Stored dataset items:
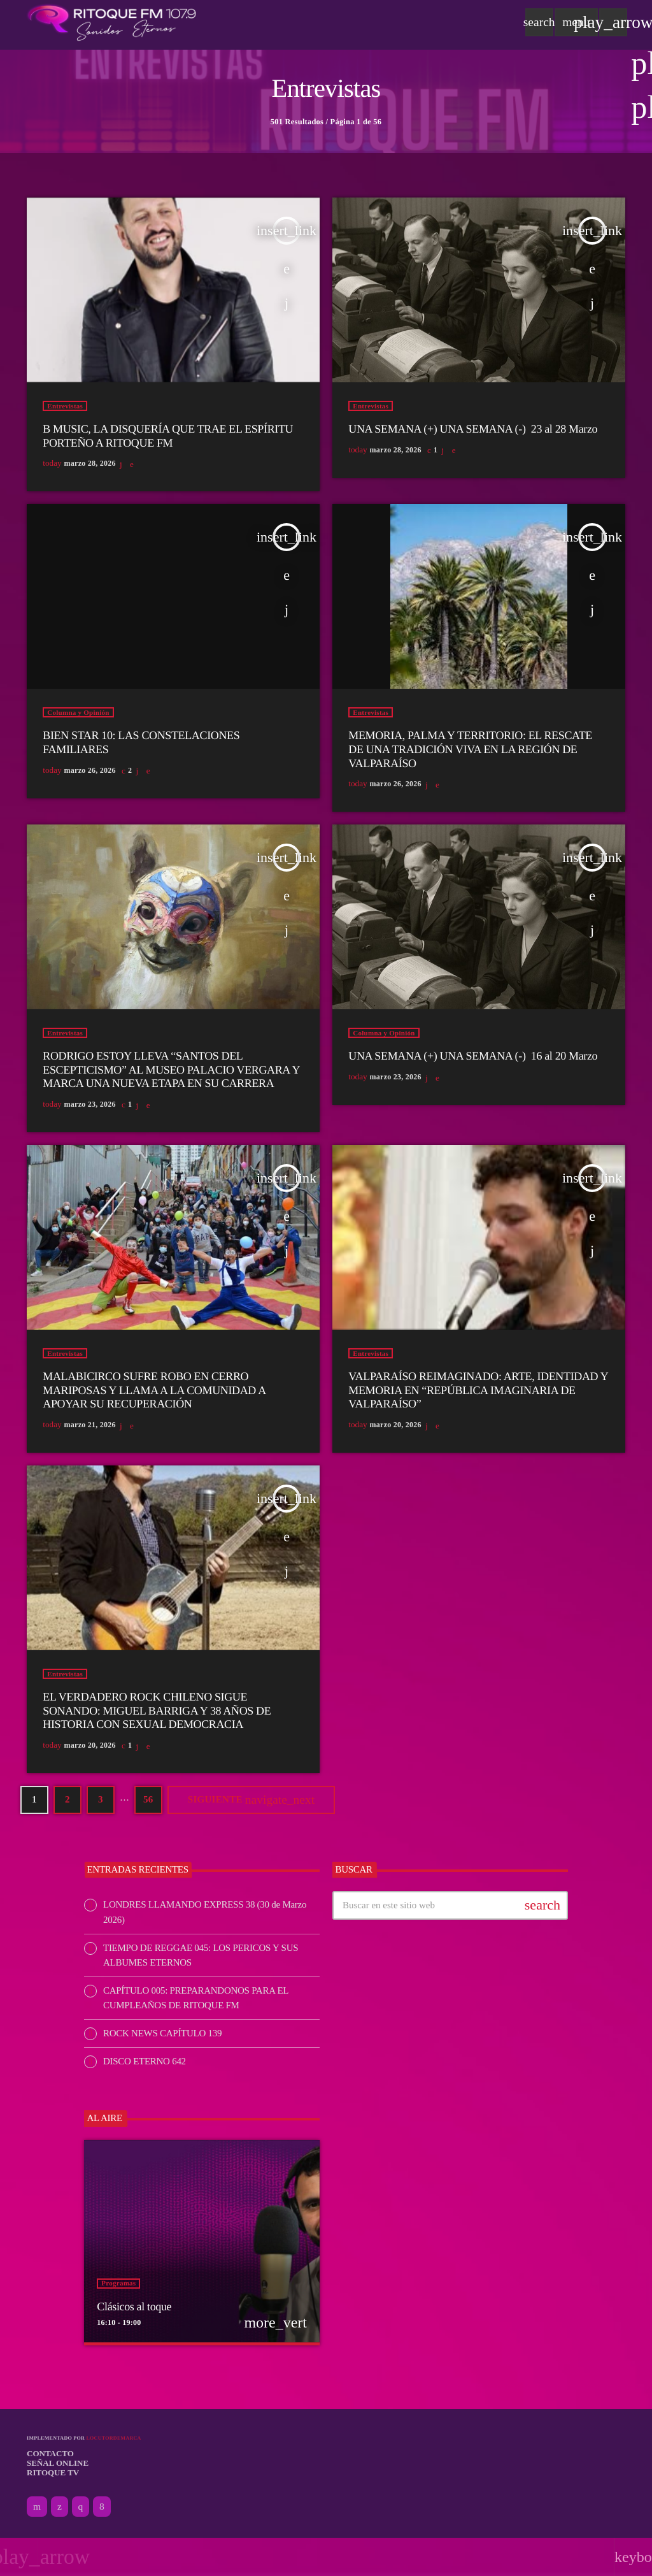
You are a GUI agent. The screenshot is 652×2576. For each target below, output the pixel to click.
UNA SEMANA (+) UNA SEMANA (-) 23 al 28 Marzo (472, 428)
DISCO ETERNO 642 (144, 2061)
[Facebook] (102, 2506)
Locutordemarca (113, 2438)
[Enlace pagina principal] (112, 22)
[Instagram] (81, 2506)
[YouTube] (37, 2506)
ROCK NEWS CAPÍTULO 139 (162, 2033)
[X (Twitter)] (59, 2506)
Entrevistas (65, 406)
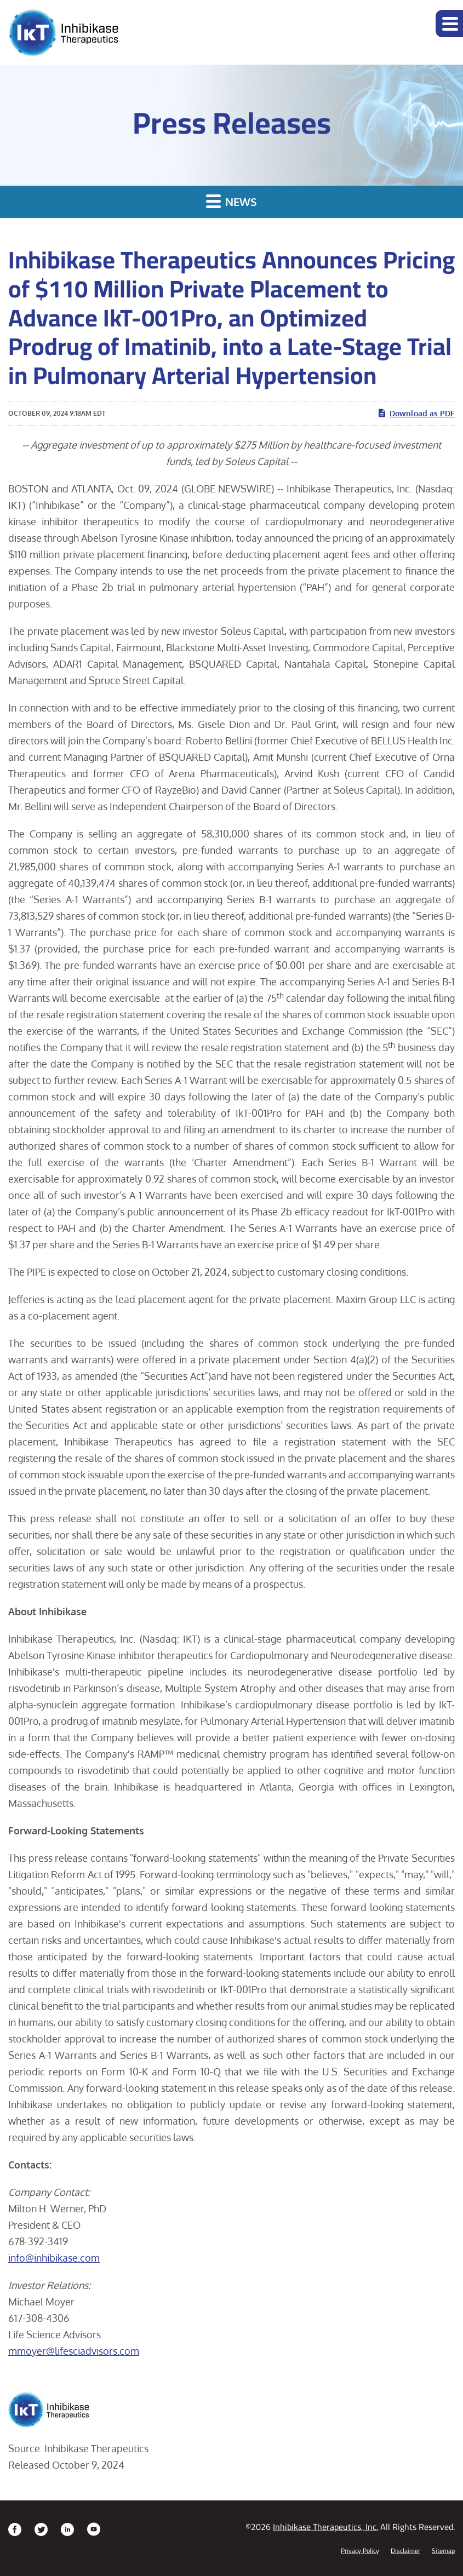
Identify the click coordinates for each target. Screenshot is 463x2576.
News (231, 201)
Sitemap (443, 2551)
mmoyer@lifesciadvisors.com (73, 2351)
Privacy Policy (360, 2551)
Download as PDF (416, 413)
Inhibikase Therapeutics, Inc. (325, 2526)
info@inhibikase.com (54, 2258)
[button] (449, 23)
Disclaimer (405, 2551)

_DIRECTIONS_
Retype the data shown above exactly, excluding any picture it contains.

_EXERCISE SOLUTION_
You are a GUI agent. The screenshot is 652×2576. For each target below, output the pixel to click.
UNA SEMANA (+) UNA SEMANA (-) 23 al 28 Marzo (472, 428)
DISCO ETERNO 642 (144, 2061)
[Facebook] (102, 2506)
Locutordemarca (113, 2438)
[Enlace pagina principal] (112, 22)
[Instagram] (81, 2506)
[YouTube] (37, 2506)
ROCK NEWS CAPÍTULO 139 (162, 2033)
[X (Twitter)] (59, 2506)
Entrevistas (65, 406)
Identify the click coordinates for each target. Screenshot is 463x2576.
News (231, 201)
Sitemap (443, 2551)
mmoyer@lifesciadvisors.com (73, 2351)
Privacy Policy (360, 2551)
Download as PDF (416, 413)
Inhibikase Therapeutics, Inc. (325, 2526)
info@inhibikase.com (54, 2258)
[button] (449, 23)
Disclaimer (405, 2551)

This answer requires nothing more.